Aussi forte, la passion, mais aussi fragile et difficile. Que fait-on de la mémoire, des amours passées, quand naît une nouvelle relation? C’est le terrain miné sur lequel s’avancent Élie et Sarah. «Leur passé devient partie du présent. Et c’est ça, la contradiction: comment gérer ça? Ils découvrent que pour que la fusion amoureuse se produise, ils doivent digérer leur passé.» Habitant deux pays différents, ils doivent aussi intégrer «l’espace de l’autre», le rapport aux lieux jouant un rôle important dans le roman. «Tous mes personnages, dans leurs rapports de cultures, dans leurs déchirements entre le passé et le présent, vivent cette tentative de s’assumer là où ils sont, d’assumer le présent.»
Le roman montre aussi à quel point l’identité est altérée par notre rapport à l’autre. «L’autre fait ressortir en nous tout un potentiel qui n’a jamais été vécu. Et en même temps, il y a cette faculté de se métamorphoser, sans oublier ce qu’on est. La chose la plus dramatique pour moi, sur ce plan-là, est d’avoir changé de langue. Quand je relis ce que j’ai écrit, jeune, en arabe, je me dis: je connaissais tous ces mots! Mais finalement, dans ce que j’écris aujourd’hui, parfois, il y a des images, un rapport avec le temps, avec l’espace, qui ressurgissent de ce que j’ai été. Ce qu’on est contient ce qu’on a été. Et la difficulté, le drame, c’est quand on cherche à oblitérer ce qu’on a été.»
Lui continue à sonder les espaces interculturels, à interroger les inépuisables relations humaines, que ce soit dans ce roman ou dans ses nouvelles, intrigants petits récits qui captent des «moments de vérité, de choix, moments où l’on bascule»…
L’Amour reconnu
Élie enseigne et critique le théâtre à Montréal. Sarah poursuit ses recherches d’anthropologie à Paris. Tous deux sont nés dans d’autres pays. Entrés dans l’âge de la maturité, traînant un passé chargé de fantômes et d’amours éphémères, les tourtereaux ont envie d’un «nouveau départ». Conscients qu’il n’y aura pas de seconde chance, ils plongent dans cette passion avec ardeur et prudence entremêlées. C’est la beauté de leur relation. Entre le désir de dévoiler leur vie antérieure pour se révéler entièrement à l’autre et la crainte de susciter sa jalousie, ils racontent leur histoire par bribes, toujours menacés de briser ce délicat équilibre.
Le roman fait donc l’aller et retour entre le passé et le présent, l’intrigue, chargée de réflexions, semblant un peu prisonnière d’une sorte d’abstraction narrative.
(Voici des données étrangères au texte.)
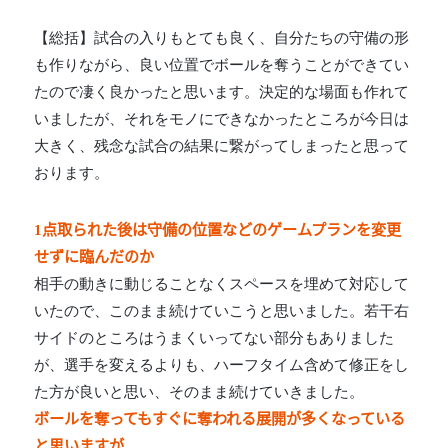
【総括】試合の入りもとても良く、自分たちの守備の形
も作りながら、良い位置でボールを奪うことができてい
たので凄く良かったと思います。決定的な場面も作れて
いましたが、それをモノにできなかったところが今日は
大きく、残念な試合の結果に繋がってしまったと思って
おります。
1点取られた後は守備の位置などのゲームプランを変更
せずに臨んだのか
相手の動きに動じることなくスペースを埋めて対応して
いたので、このまま続けていこうと思いました。若干右
サイドのところはうまくいってない部分もありました
が、選手を変えるよりも、ハーフタイム含めて修正をし
た方が良いと思い、そのまま続けていきました。
ボールを奪ってもすぐに奪われる展開が多くなっている
と思いますが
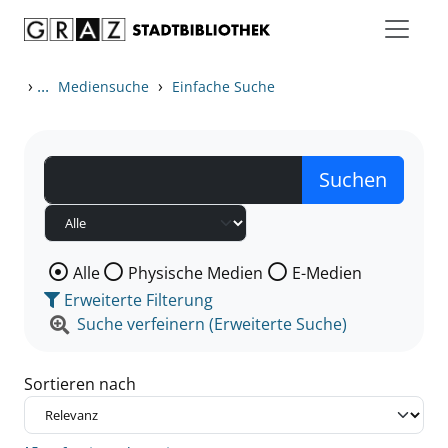
Zum Inhalt springen
Zu den Suchfiltern springen
Zur Trefferliste springen
›
...
›
Mediensuche
Einfache Suche
Wählen Sie die Medienart nach der Sie suchen wollen
Alle
Physische Medien
E-Medien
Erweiterte Filterung
Suche verfeinern (Erweiterte Suche)
Sortieren nach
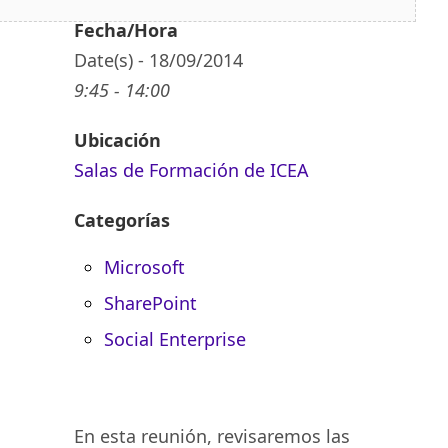
Fecha/Hora
Date(s) - 18/09/2014
9:45 - 14:00
Ubicación
Salas de Formación de ICEA
Categorías
Microsoft
SharePoint
Social Enterprise
En esta reunión, revisaremos las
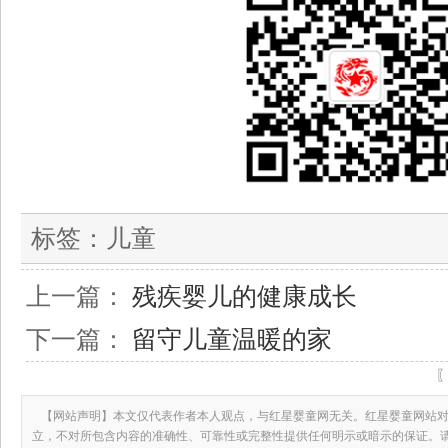
标签：
儿童
上一篇：
残疾婴儿的健康成长
下一篇：
留守儿童温暖的家
【网站声明】本文仅代表作者本人观点，与红星婴童网无关。红星婴童网站对
立，不对所包含内容的准确性、可靠性或完整性提供任何明示或暗示的保证。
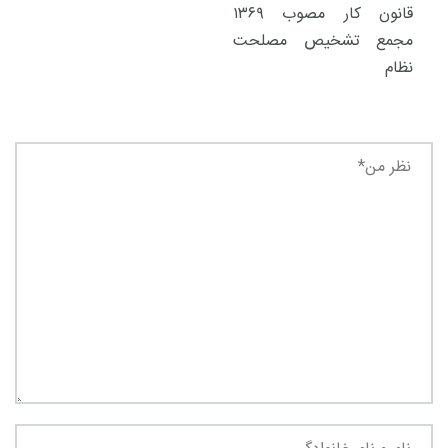
قانون کار مصوب ۱۳۶۹
مجمع تشخیص مصلحت
نظام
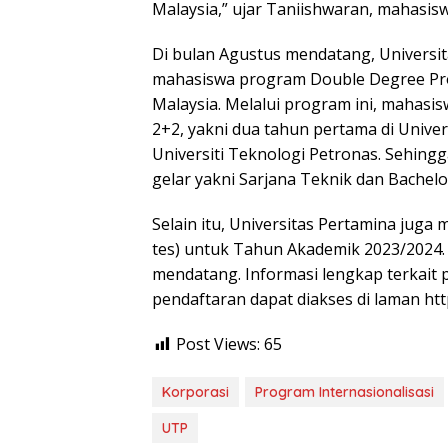
Malaysia,” ujar Taniishwaran, mahasisw
Di bulan Agustus mendatang, Univers
mahasiswa program Double Degree Prog
Malaysia. Melalui program ini, mahas
2+2, yakni dua tahun pertama di Univer
Universiti Teknologi Petronas. Sehing
gelar yakni Sarjana Teknik dan Bachelo
Selain itu, Universitas Pertamina juga
tes) untuk Tahun Akademik 2023/2024. 
mendatang. Informasi lengkap terkait 
pendaftaran dapat diakses di laman htt
Post Views:
65
Korporasi
Program Internasionalisasi
UTP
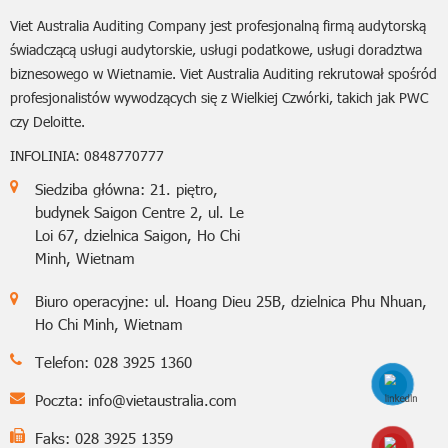
Viet Australia Auditing Company jest profesjonalną firmą audytorską
świadczącą usługi audytorskie, usługi podatkowe, usługi doradztwa
biznesowego w Wietnamie. Viet Australia Auditing rekrutował spośród
profesjonalistów wywodzących się z Wielkiej Czwórki, takich jak PWC
czy Deloitte.
INFOLINIA: 0848770777
Siedziba główna: 21. piętro,
budynek Saigon Centre 2, ul. Le
Loi 67, dzielnica Saigon, Ho Chi
Minh, Wietnam
Biuro operacyjne: ul. Hoang Dieu 25B, dzielnica Phu Nhuan,
Ho Chi Minh, Wietnam
Telefon: 028 3925 1360
Poczta:
info@vietaustralia.com
Faks: 028 3925 1359
Hotline: 0848770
Naïm Kattan explore l’amour naissant en profondeur, avec une richesse de nuances qui n’exclut pas toujours les redites, comme si l’auteur avait un peu étiré la sauce. Mais si le roman ne touche pas autant qu’il le devrait, L’Amour reconnu révèle en tout cas une remarquable finesse dans l’analyse des sentiments. Éd. l’Hexagone, 1999, 188p.